損保側弁護士は「中立公平な立場」を強調するかも知れませんが、弁護士と言うのは基本的には依頼者の利益のために仕事をしているのです。「中立公平」と言う言葉に期待をしてはいけません。また、信じられないことですが、被害者の中には損保が「自分のために弁護士をつけてくれた」と思っている方がおりますが、そんな親切な損保は存在しません。

<損保側弁護士の対応に問題がある場合>
損保側弁護士の対応に問題がある場合は各弁護士会の窓口に苦情を申し入れたり、また、懲戒事由に該当するような事例では懲戒の申し立てをすると言う方法があります(懲戒申立のやりかたについては各弁護士会に尋ねて下さい)。
多くの場合、被害者と加害者代理人と言う立場の互いから加害者側弁護士の行為は被害者に心理的に苦痛を与えるものですが、だからと言って、ただちに懲戒事由に該当するとは言えません。 思い込みや怒りに任せて、懲戒の申し立てをしても意味はありません。懲戒を申し立てる際は、冷静になり、客観的にどのような行為が懲戒事由となるか調べたり、 また、弁護士会に相談した上でやるべきです。

<直接、加害者と交渉することは可能か>
被害者の中には「損保が弁護士を代理人とするのは認めない」と言う人がいますが、弁護士の依頼は加害者と弁護士の合意のみで出来るのですから、被害者が「認めない」ことは法律的には出来ないのです。
それ故、弁護士の頭越しに加害者に直接、請求をした場合は、「架電禁止・面接禁止の仮処分」を提起される可能性があり、刑事事件として告訴される可能性も生じてきます。

<委任状を見せろと言うことは意味があるか>
また、被害者の中には、弁護士に対し本当に加害者の代理人なのかと疑い、「委任状を見せろ」と言う人がおります。しかし、委任契約は委任状が無くても成立し 、また、弁護士が委任を受けず、勝手に動いても報酬は請求出来ないのですから、代理人と偽って動く弁護士がなどあり得ないと言えます。 従って、弁護士に対して「委任状を見せろ」と要求する被害者は弁護士の目から見るとかなり非常識な方と映ることになります。

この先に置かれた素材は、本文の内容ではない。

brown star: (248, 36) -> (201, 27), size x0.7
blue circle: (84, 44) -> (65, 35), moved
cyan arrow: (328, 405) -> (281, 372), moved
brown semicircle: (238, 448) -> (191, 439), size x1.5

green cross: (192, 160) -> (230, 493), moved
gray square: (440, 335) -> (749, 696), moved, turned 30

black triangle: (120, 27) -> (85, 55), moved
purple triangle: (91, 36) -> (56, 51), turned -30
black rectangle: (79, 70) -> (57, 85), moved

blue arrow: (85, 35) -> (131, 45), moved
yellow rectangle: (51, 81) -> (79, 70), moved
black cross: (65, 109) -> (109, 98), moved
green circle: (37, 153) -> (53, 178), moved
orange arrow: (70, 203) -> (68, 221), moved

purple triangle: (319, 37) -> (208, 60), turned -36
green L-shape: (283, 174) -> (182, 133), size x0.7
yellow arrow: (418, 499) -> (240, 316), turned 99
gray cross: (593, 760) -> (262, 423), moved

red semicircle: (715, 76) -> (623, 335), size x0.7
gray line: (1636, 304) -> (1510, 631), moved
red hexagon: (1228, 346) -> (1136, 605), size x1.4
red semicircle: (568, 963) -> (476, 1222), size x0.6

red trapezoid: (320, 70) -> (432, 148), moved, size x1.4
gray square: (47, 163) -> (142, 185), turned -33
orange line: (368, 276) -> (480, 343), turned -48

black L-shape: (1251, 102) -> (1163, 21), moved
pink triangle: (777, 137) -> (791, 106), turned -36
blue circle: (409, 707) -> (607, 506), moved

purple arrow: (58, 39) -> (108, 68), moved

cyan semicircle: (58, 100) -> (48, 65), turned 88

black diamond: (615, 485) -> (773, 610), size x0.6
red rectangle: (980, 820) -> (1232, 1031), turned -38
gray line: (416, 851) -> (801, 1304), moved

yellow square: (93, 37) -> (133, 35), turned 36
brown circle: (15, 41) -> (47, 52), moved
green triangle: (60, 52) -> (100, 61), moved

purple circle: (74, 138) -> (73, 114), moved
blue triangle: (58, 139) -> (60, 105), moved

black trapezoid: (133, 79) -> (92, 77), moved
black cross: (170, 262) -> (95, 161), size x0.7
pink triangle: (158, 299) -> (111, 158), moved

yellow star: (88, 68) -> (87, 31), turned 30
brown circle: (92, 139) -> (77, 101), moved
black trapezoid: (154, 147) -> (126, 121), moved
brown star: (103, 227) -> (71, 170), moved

しばしば、加害者から委任を受けていないのに損保側弁護士から手紙が来たと言って大騒ぎする被害者がおられますが、被害者の勘違いと考えて間違いはないでしょう。弁護士に委任したことを非難する被害者に対して、加害者がその場を収めるためにごまかすことは珍しくはありませんし、加害者がごまかしたからと言って、弁護士との委任関係が解消するわけでもありません。こうしたことにこだわるのは時間の無駄です。

<債務不存在確認訴訟、債務額確定調停を申し立てられた場合>
調停の場合は話し合いが可能であるとの含みがあるので、簡易裁判所に出頭すべきです。被害者は簡易裁判所で自分の言い分を整理して簡潔に調停委員に伝え、調停委員を介して、解決を目指すのがベターです。調停手続きに被害者が出頭しない場合は、債務不存在確認訴訟を提起されると覚悟しておくべきです。

債務不存在確認訴訟を提起されたならば、反訴を提起すべきです。反訴を提起してもしなくても、被害者側が加害者側の過失や自分の損害を立証しなければなりません。であるならば、被害者は自分には正当な損害賠償請求権を有していると裁判所にアッピールするためにも反訴を提起するのがベターと言うことになります。逆に、被害者が反訴を提起しない場合、裁判所は「本当は被害者に損害が生じていないのではないか」と言う疑問を抱くことに留意すべきです。

いずれにしても、債務不存在確認訴訟を提起されたならば、弁護士に相談して対策を講じなければなりません。